[[ TASK MATERIAL open ]]

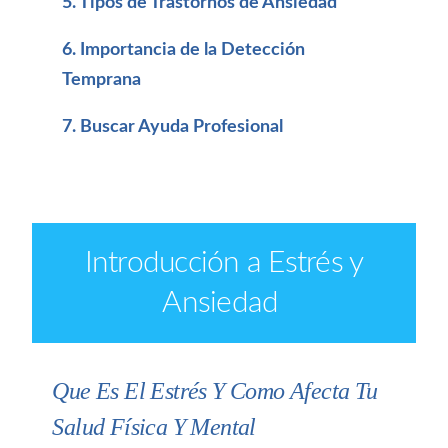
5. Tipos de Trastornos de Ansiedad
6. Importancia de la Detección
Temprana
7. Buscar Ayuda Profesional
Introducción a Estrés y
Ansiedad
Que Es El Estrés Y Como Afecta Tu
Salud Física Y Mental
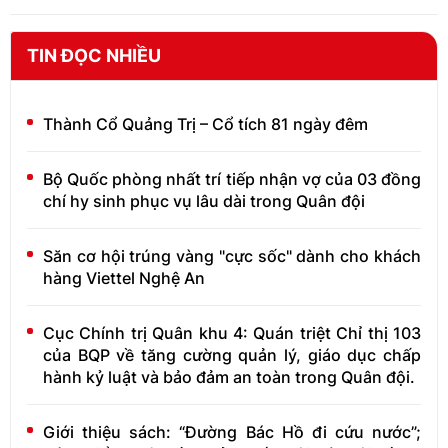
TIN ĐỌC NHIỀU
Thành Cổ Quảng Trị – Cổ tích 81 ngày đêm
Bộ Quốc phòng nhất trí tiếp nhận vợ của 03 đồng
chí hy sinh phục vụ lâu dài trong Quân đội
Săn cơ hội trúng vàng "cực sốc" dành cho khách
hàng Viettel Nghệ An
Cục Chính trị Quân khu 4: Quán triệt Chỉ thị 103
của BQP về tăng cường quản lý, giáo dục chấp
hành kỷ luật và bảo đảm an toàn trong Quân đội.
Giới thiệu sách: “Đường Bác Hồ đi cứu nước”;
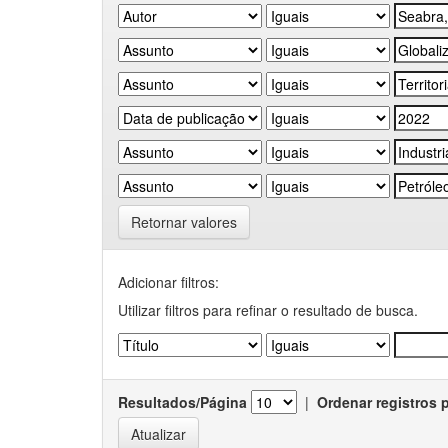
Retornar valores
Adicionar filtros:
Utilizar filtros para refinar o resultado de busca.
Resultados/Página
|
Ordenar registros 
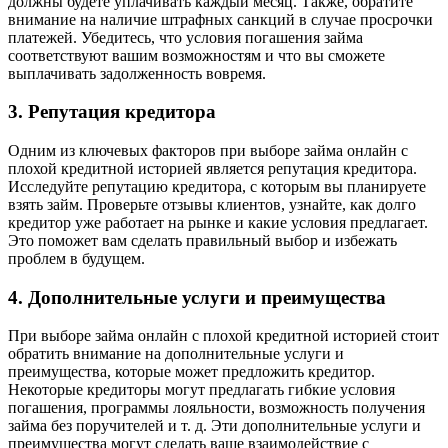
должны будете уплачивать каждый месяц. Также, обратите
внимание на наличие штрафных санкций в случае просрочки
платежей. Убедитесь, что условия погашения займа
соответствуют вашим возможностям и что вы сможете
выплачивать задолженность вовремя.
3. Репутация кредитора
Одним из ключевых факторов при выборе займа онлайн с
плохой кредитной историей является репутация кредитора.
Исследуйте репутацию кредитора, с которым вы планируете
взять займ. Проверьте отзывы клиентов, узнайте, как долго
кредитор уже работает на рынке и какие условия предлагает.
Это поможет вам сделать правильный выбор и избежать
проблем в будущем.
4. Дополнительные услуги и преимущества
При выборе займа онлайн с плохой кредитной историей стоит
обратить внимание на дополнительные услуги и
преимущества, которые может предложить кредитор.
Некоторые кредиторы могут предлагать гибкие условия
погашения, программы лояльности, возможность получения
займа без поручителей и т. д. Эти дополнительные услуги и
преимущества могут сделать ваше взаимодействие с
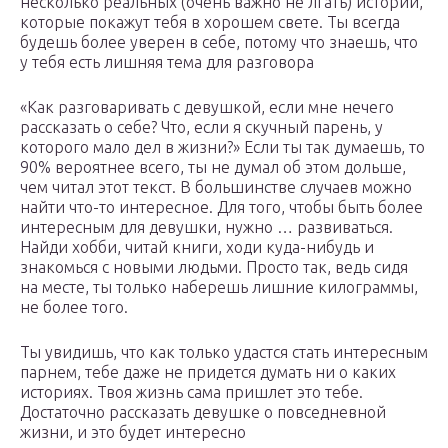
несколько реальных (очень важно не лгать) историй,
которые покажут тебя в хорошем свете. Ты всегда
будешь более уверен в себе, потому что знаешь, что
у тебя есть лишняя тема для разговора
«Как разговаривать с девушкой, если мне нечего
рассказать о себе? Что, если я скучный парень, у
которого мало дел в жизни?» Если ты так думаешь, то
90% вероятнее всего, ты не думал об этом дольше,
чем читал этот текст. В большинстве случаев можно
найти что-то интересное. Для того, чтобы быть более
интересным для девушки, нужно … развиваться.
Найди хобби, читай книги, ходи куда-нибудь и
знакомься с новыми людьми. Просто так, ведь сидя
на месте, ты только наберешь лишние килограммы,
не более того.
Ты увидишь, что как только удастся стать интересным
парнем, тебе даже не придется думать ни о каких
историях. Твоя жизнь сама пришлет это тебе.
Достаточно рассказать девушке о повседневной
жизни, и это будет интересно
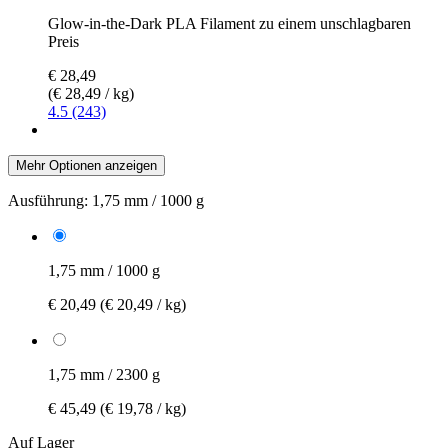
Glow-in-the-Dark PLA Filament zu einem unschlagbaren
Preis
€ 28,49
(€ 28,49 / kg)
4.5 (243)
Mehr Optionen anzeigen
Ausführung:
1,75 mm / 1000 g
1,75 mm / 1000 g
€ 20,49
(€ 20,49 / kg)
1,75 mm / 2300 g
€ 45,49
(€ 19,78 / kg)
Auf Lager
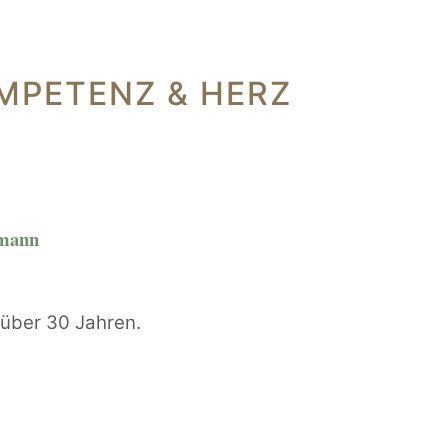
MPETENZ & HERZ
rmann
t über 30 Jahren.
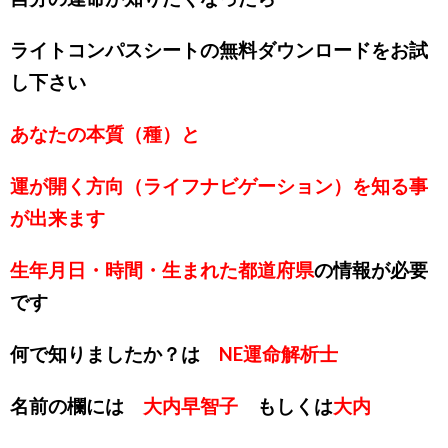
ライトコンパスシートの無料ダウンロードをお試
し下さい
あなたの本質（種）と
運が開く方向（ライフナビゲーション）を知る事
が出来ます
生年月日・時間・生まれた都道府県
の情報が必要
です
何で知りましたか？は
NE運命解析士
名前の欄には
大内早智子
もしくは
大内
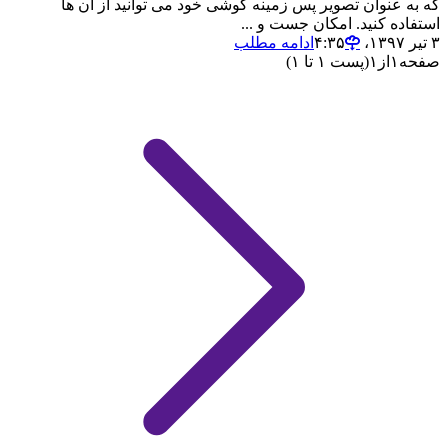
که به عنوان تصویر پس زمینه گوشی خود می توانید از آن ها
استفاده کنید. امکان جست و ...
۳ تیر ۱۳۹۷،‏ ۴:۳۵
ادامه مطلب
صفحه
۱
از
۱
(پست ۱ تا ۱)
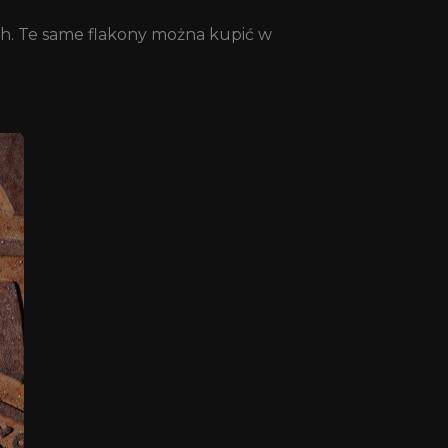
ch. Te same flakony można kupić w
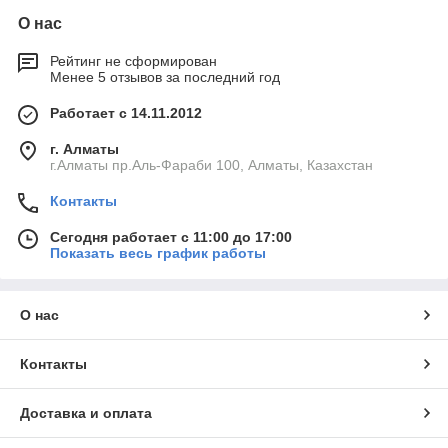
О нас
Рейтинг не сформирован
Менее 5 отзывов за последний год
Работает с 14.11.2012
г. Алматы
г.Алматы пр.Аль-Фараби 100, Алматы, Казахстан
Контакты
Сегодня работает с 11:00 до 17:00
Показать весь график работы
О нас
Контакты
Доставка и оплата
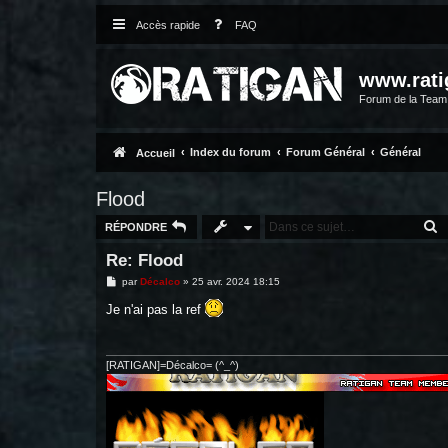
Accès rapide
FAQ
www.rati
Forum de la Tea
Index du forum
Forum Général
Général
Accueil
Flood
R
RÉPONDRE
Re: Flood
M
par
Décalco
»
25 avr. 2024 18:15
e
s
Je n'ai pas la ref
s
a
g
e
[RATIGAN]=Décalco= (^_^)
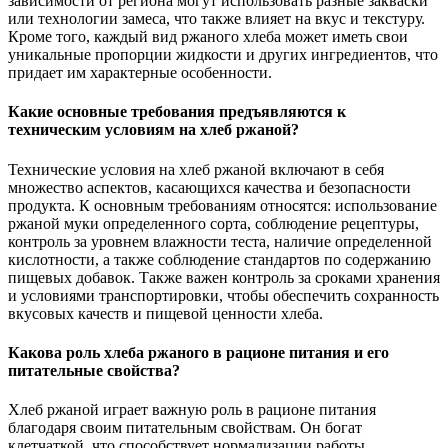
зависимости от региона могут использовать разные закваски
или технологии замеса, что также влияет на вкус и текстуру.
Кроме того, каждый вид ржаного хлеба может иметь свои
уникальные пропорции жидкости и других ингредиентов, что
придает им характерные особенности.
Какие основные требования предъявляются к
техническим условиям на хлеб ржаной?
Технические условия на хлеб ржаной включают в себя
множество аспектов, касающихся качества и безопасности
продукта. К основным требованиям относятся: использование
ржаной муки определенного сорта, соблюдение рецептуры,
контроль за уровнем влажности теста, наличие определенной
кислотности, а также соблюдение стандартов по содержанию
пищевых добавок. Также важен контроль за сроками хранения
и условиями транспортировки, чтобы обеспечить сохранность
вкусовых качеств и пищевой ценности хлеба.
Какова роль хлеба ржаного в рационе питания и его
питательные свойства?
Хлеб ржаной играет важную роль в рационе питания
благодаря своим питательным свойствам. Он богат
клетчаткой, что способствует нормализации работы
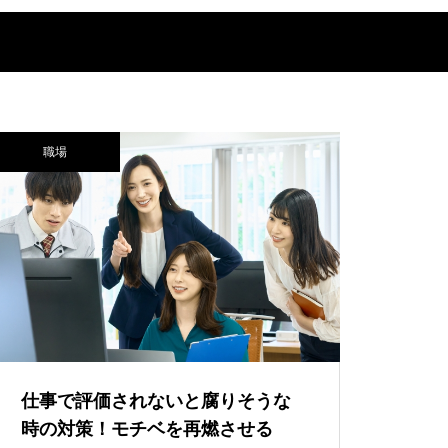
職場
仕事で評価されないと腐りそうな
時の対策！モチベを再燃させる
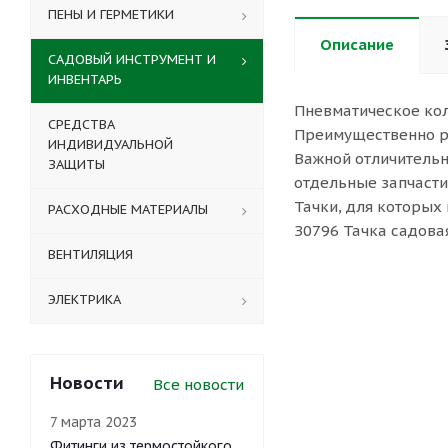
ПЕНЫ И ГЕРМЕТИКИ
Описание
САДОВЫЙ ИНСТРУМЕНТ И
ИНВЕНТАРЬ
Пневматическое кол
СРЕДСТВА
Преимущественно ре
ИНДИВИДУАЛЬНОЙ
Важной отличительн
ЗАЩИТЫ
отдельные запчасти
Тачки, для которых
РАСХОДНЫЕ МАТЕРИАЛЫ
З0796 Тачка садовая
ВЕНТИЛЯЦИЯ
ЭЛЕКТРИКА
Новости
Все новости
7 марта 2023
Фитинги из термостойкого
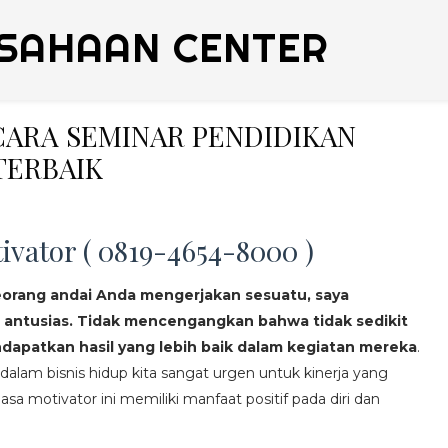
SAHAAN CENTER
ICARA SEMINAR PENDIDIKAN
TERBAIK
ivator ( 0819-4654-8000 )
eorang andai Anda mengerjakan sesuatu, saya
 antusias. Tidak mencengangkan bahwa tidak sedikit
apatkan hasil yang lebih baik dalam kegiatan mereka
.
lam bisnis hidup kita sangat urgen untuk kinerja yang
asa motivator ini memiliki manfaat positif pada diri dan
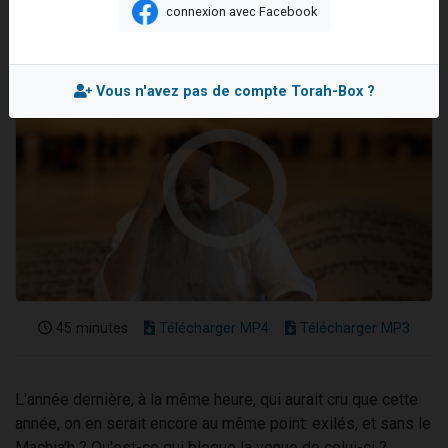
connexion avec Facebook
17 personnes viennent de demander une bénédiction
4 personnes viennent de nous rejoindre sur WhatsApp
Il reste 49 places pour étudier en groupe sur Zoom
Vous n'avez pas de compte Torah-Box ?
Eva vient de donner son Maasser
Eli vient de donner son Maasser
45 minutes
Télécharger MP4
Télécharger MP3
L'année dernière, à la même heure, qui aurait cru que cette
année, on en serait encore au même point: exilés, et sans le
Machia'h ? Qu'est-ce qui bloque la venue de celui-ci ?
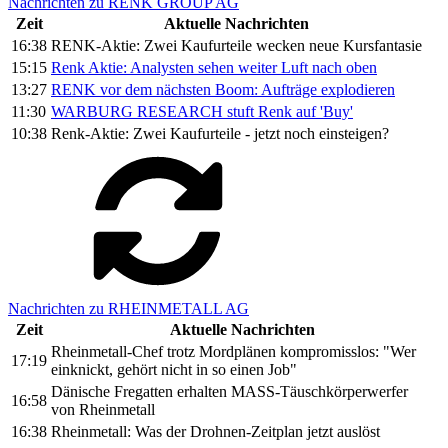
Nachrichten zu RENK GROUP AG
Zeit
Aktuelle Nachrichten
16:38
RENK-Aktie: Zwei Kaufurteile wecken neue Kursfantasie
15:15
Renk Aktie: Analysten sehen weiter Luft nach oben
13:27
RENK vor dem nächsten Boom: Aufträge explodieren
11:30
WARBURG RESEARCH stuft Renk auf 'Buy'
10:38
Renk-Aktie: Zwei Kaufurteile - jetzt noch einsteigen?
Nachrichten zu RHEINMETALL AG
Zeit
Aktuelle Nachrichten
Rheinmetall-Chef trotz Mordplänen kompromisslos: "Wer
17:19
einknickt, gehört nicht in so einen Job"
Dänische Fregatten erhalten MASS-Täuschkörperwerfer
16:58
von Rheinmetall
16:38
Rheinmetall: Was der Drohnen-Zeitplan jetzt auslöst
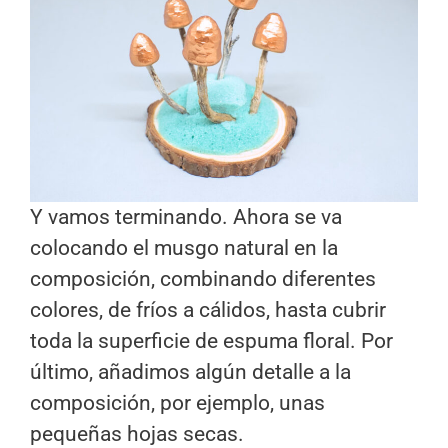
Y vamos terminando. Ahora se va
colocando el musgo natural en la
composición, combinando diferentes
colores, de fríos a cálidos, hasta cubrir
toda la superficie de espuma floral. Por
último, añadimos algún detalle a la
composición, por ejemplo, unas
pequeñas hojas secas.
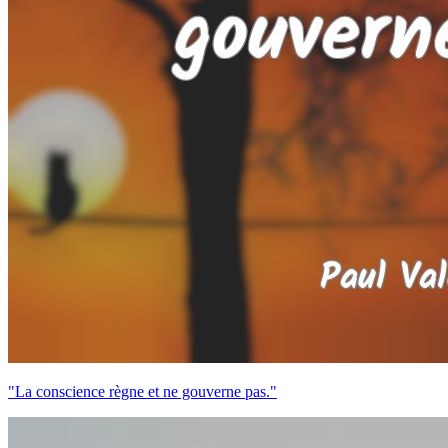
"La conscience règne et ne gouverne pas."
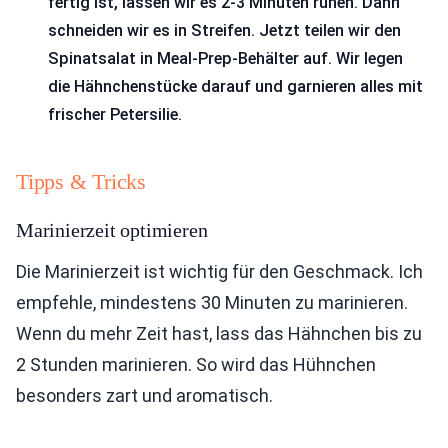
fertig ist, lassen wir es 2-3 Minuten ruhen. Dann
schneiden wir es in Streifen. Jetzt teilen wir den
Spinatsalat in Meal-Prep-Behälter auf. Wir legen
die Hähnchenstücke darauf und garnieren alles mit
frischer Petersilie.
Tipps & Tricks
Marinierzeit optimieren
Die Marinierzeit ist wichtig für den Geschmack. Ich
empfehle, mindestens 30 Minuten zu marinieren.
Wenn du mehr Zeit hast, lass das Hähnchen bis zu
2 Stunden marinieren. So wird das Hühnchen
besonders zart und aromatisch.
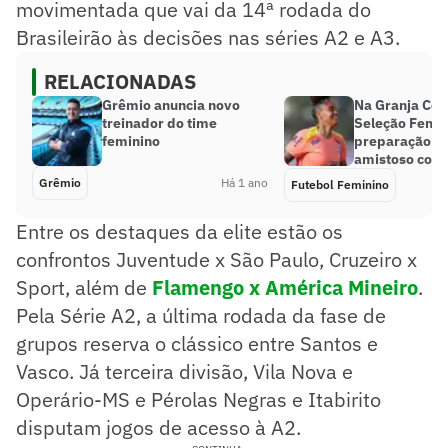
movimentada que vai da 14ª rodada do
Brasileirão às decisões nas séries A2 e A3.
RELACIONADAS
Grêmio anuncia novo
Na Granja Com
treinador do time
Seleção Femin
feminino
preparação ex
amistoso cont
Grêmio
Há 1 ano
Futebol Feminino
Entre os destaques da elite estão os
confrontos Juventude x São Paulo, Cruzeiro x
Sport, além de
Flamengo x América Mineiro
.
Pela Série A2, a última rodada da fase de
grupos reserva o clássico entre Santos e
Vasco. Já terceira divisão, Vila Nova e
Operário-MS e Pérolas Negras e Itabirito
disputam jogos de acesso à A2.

[[ TASK MATERIAL closed ]]

• _DIRECTIONS FOR THIS TASK_
Quote the data above from the line containing "будешь более уверен" to the line containing "чем читал этот", inclusive, and stop.

• _SOLUTION FOR THIS EXERCISE_
будешь более уверен в себе, потому что знаешь, что
у тебя есть лишняя тема для разговора
«Как разговаривать с девушкой, если мне нечего
рассказать о себе? Что, если я скучный парень, у
которого мало дел в жизни?» Если ты так думаешь, то
90% вероятнее всего, ты не думал об этом дольше,
чем читал этот текст. В большинстве случаев можно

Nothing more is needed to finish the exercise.